Creating Smart Alerts for Generative AI applications

Set up Smart Alerts to monitor your Generative AI applications and receive notifications when metrics like token usage, costs, or request volumes exceed defined thresholds.

Smart Alerts help you proactively monitor the performance and costs of your Generative AI applications. You can create alerts based on various metrics such as token consumption, API costs, and request rates. By filtering and grouping alerts by service or model, you can monitor multiple components with a single alert configuration.

Creating a Smart Alert

To create a Smart Alert for your Generative AI application, complete the following steps:

Step 1: Navigate to Smart Alerts

  1. From the navigation menu in the Instana UI, select Infrastructure.

  2. Click the Smart Alerts tab.

  3. Click Create Smart Alert.

The Smart Alert configuration dialog opens.

Step 2: Select entity type

In the Entity Type dropdown list, select GenAI app.

This selection ensures that the alert monitors metrics specific to your Generative AI applications.

Step 3: Choose metrics to monitor

In the Metrics section, select the metric you want to monitor. The following metrics are available for Generative AI applications:

  • Input tokens: Monitor the number of tokens sent to the LLM in prompts

  • Output tokens: Monitor the number of tokens generated by the LLM in responses

  • Total tokens: Monitor the combined count of input and output tokens

  • Input token cost: Monitor the cost associated with input tokens

  • Output token cost: Monitor the cost associated with output tokens

  • Total token cost: Monitor the total cost for both input and output tokens

  • Requests: Monitor the number of API requests made to the LLM

Select the metric that is most relevant to your monitoring needs. For example, if you want to control costs, select Total token cost.

Step 4: Filter by service or model

To monitor a specific Generative AI application or model, you need to add filters. Filters help you narrow down the scope of your alert to specific services or models.

Filtering by service name

To filter by a specific Generative AI application (service):

  1. In the Filters section, click Add filter.

  2. In the filter field, search for metric.tag.service_name.

    This attribute appears under the Other category in the dropdown list. Alternatively, you can scroll down to the Other section and locate it there.

  3. Select the operator (for example, equals).

  4. Enter or select your service name (application name).

The service name corresponds to the application name you specified when instrumenting your Generative AI application.

Filtering by model

To filter by a specific LLM model:

  1. In the Filters section, click Add filter.

  2. In the filter field, search for metric.tag.model_id.

  3. Select the operator (for example, equals).

  4. Select your model identifier (for example, gpt-4, claude-3-opus).

You can add multiple filters to create more specific alert conditions. For example, you can filter by both service name and model to monitor a specific model within a particular application.

Step 5: Group by service or model (optional)

Grouping allows you to create a single alert that monitors multiple services or models simultaneously. When a threshold is exceeded for any group member, the alert is triggered.

To group your alert: in the Group By section, select one of the following options:

  • metric.tag.service_name: Group by service name to monitor all services

  • metric.tag.model_id: Group by model to monitor all models

Grouping is particularly useful when you want to monitor multiple components with a single alert configuration.
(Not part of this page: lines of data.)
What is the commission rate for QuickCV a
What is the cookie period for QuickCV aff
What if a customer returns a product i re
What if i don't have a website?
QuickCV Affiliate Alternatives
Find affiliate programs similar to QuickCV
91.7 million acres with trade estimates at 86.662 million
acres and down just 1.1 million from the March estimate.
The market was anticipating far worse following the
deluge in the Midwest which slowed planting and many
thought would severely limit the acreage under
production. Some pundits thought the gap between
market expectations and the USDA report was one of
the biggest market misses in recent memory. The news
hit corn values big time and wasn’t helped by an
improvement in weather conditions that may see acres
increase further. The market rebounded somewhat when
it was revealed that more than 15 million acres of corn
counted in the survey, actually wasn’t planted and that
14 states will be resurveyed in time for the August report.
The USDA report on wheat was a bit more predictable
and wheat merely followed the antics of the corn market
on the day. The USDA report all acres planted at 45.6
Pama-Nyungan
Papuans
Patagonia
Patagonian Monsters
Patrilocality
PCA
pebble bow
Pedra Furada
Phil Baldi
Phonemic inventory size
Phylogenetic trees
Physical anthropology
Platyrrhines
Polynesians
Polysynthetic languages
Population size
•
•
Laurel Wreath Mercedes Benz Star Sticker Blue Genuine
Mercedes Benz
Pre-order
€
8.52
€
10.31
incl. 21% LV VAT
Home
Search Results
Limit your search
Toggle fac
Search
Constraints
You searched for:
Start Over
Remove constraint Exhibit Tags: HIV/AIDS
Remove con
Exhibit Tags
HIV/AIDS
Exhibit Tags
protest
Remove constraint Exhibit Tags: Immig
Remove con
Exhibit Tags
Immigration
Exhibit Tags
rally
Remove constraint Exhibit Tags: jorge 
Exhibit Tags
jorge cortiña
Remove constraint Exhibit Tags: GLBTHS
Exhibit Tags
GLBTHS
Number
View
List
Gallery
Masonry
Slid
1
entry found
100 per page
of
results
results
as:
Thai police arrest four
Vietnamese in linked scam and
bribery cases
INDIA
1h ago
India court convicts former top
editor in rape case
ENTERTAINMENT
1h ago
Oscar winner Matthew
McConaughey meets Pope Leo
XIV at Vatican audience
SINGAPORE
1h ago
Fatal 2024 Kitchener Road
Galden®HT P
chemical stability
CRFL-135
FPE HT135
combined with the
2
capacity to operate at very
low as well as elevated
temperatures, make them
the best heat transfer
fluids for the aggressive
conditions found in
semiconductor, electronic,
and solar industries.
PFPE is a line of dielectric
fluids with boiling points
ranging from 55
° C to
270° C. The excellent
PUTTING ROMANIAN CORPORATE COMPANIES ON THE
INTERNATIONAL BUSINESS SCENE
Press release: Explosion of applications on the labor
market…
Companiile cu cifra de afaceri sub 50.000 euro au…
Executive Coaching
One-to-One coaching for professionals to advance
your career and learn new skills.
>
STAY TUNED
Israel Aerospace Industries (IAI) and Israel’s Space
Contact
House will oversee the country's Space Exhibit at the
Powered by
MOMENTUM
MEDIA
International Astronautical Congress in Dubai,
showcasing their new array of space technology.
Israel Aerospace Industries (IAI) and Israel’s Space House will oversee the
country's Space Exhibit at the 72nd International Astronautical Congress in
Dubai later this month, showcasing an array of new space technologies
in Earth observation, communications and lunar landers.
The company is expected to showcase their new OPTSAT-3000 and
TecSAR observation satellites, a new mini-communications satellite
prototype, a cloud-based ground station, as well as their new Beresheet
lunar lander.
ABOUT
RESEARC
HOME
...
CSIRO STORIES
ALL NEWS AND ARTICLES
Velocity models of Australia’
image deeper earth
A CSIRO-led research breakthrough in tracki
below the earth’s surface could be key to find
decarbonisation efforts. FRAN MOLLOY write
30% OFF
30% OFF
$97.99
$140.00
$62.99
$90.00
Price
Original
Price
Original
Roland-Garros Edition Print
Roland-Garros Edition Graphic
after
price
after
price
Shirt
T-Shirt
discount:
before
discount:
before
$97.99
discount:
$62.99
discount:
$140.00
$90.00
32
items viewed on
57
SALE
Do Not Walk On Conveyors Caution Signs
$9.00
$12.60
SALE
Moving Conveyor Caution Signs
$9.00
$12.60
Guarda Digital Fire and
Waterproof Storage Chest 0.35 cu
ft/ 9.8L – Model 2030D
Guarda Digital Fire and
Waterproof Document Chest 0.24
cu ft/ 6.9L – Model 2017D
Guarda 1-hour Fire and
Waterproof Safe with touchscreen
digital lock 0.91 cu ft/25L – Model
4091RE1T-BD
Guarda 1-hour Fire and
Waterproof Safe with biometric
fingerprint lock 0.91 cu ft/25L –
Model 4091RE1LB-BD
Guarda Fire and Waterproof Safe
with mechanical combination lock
Step 6: Complete alert configuration

After configuring the entity type, metrics, filters, and grouping for your Generative AI application, you need to complete the remaining alert configuration steps. These steps are common across all Smart Alerts in Instana and include:

  • Setting threshold values and operators

  • Configuring time thresholds and evaluation windows

  • Adding alert channels for notifications

  • Customizing alert properties (title, description, incident triggering)

  • Adding custom payloads (optional)

For detailed instructions on completing these configuration steps, see Smart Alerts for infrastructure.
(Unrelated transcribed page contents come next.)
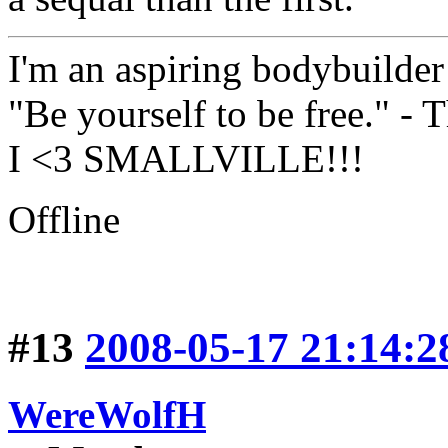
I'm an aspiring bodybuilde
"Be yourself to be free." -
I <3 SMALLVILLE!!!
Offline
#13
2008-05-17 21:14:2
WereWolfH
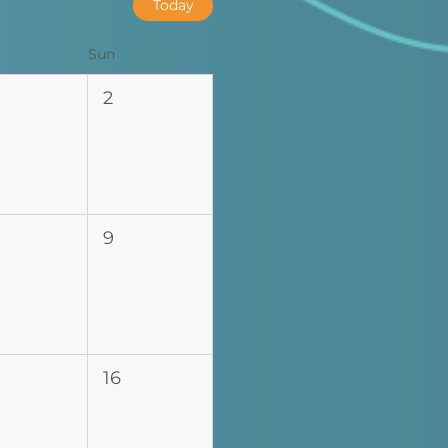
Today
Sun
2
9
16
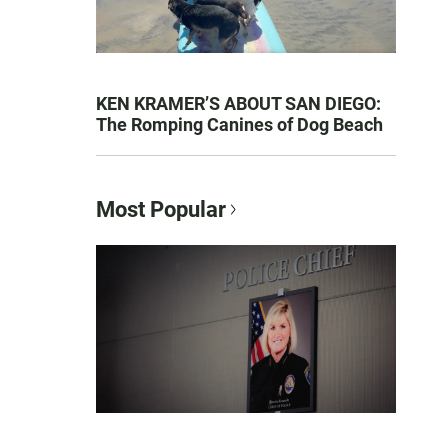
KEN KRAMER’S ABOUT SAN DIEGO:
The Romping Canines of Dog Beach
Most Popular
After you completed the configuration, click Create to save your Smart Alert.

Example: Monitoring costs across multiple models

This example demonstrates how to create an alert that monitors total token costs across all models for a specific Generative AI application.

Scenario: You want to be notified if ANY model used by your "customer-support-bot" application exceeds $50 in token costs within a 1-hour period.

Configuration:

  1. Entity Type: GenAI app

  2. Metric: Total token cost

  3. Filter: metric.tag.service_name equals customer-support-bot

  4. Group By: metric.tag.model_id

  5. Threshold: > 50 (Critical)

  6. Time Threshold: 1 hour, 1 consecutive violation

  7. Alert Channel: Your preferred notification channel

With this configuration, you receive a single alert if any model (for example, GPT-4, Claude, or Gemini) used by your customer support bot exceeds the $50 cost threshold. The grouping by model ID allows you to monitor all models with one alert while still identifying which specific model triggered the alert.

Combining filters and grouping

You can combine filtering and grouping for more granular alerting strategies:

  • Filter by service + Group by model: Monitor all models within a specific application

  • Filter by model + Group by service: Monitor a specific model across all applications

  • Multiple filters + Grouping: Create complex monitoring scenarios for specific use cases

This flexibility allows you to create alert configurations that match your operational needs and cost management strategies.